Indexing in DBMS

Introduction and Types of Index

After studying file organization, we now understand how records are stored on disk. However, even with good file organization, searching for specific records can still be slow.

To improve search efficiency, DBMS uses Indexing.

Indexing is a data structure technique used to speed up data retrieval operations.


1. What is Indexing?

Indexing is a mechanism used by DBMS to quickly locate records without scanning the entire file.

An index is similar to the index of a book:

  • Instead of reading every page,
  • You look at the index,
  • Find the page number,
  • And directly go to that page.

Similarly, in DBMS:

  • The index stores key values
  • Along with pointers to the actual records on disk.

2. Why Do We Need Indexing?

Without indexing:

  • Searching requires a full table scan.
  • Time complexity becomes O(n).
  • Disk I/O operations increase.

With indexing:

  • Direct access to records.
  • Fewer disk accesses.
  • Faster query execution.

Indexing is especially important when:

  • The table is large.
  • Search operations are frequent.
  • Range queries are common.

3. Basic Structure of an Index

An index contains:

  • Search key (attribute used for searching)
  • Pointer (address of record or block)

Example:

Roll_No

Pointer

101

Block 1

102

Block 3

103

Block 5

The index is usually stored separately from the data file.


4. Types of Indexing

There are different types of indexing based on structure and storage.

We will first understand basic classification.


5. Primary Index

A Primary Index is created on the primary key of the table.

Characteristics:

  • The data file is sorted based on the primary key.
  • The index is built on that sorted key.
  • Usually, a sparse index.

Example:

If records are sorted by Student_ID, the index is built on Student_ID.
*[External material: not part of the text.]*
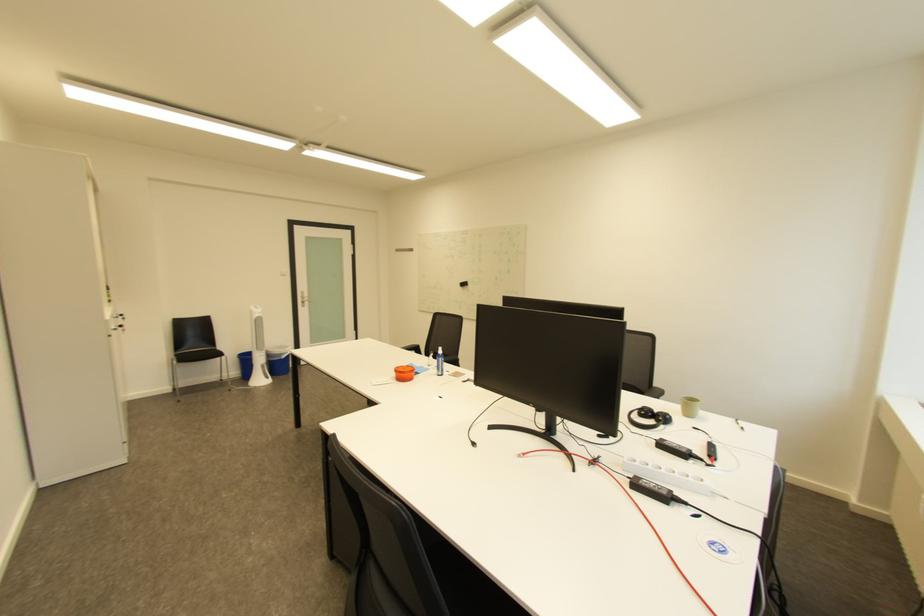 Locate an element on the screen. Image resolution: width=924 pixels, height=616 pixels. white tower fan is located at coordinates (258, 350).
5.1 Features of Primary Index

  • One primary index per table.
  • Efficient for range queries.
  • Requiresa sorted file.

6. Secondary Index

A Secondary Index is created on a non-primary key attribute.

Characteristics:

  • The data file may not be sorted.
  • Multiple secondary indexes can exist.
  • Usually, a dense index.

Example:

Creatingan index on the Department in a Student table.
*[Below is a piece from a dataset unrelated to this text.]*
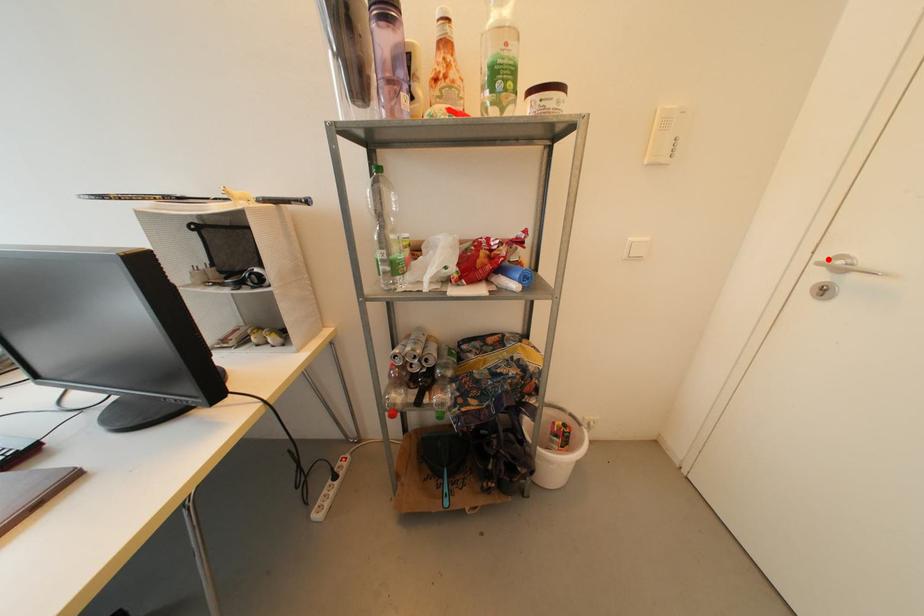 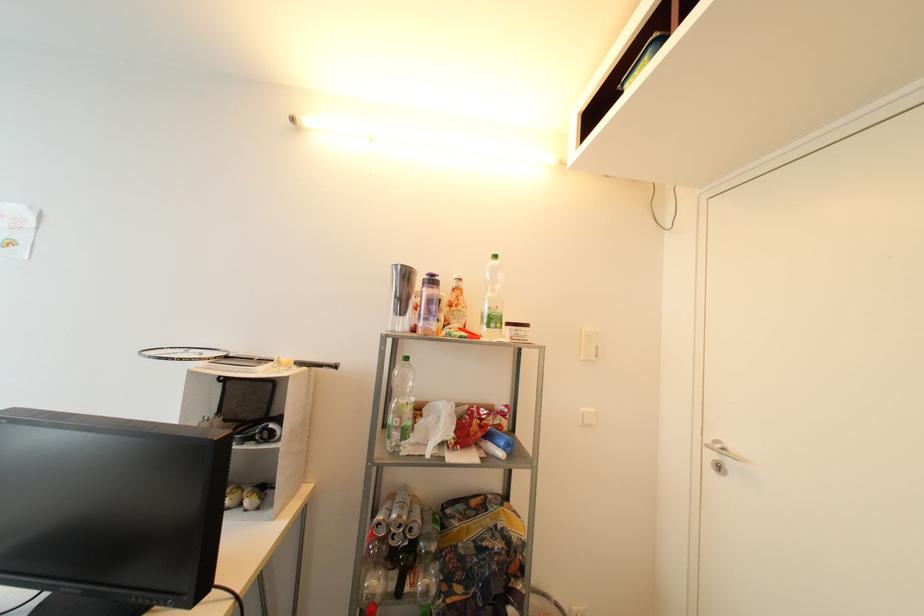 The point at the highlighted location is marked in the first image. Where is the corresponding point in the second image?

(713, 442)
6.1 Features of Secondary Index

  • Can exist on multiple attributes.
  • Improves search on non-key attributes.
  • Requires extra storage.

7. Dense Index

In a Dense Index:

  • There is an index entry for every search key value.
  • Every record has a corresponding index entry.

Example:

If a file has 1000 records, the index will have 1000 entries.

Advantages:

  • Faster search.
  • Direct record access.

Disadvantages:

  • Larger index size.
  • More storage is required.

8. Sparse Index

In a Sparse Index:

  • Index entries are created only for some search key values.
  • Usually one entry per block.

Example:

If each block stores 100 records, the index may store one entry per block.

Advantages:

  • Smaller index size.
  • Less storage is required.

Disadvantages:

  • Slightly slower than dense index.
  • Requires a sorted file.

9. Multilevel Index

When a single-level index becomes too large:

  • Searching the index itself becomes slow.

Solution:

Create an index on the index.

This is called Multilevel Indexing.

Structure:

Data File

Level 1 Index

Level 2 Index

This reduces search time significantly.

Multilevel indexing forms the foundation of tree-based indexing (like B+ Trees).


10. Comparison of Index Types

Type

Sorted File Required

Entries per Record

Use Case

Primary Index

Yes

Sparse

Primary key search

Secondary Index

No

Dense

Non-key search

Dense Index

No

One per record

Fast retrieval

Sparse Index

Yes

One per block

Storage efficient


Summary

In this article, we studied:

  • What indexing is
  • Why is indexing needed
  • Structure of an index
  • Primary and Secondary index
  • Dense and Sparse index
  • Multilevel indexing

Indexing improves performance by reducing disk I/O and speeding up search operations.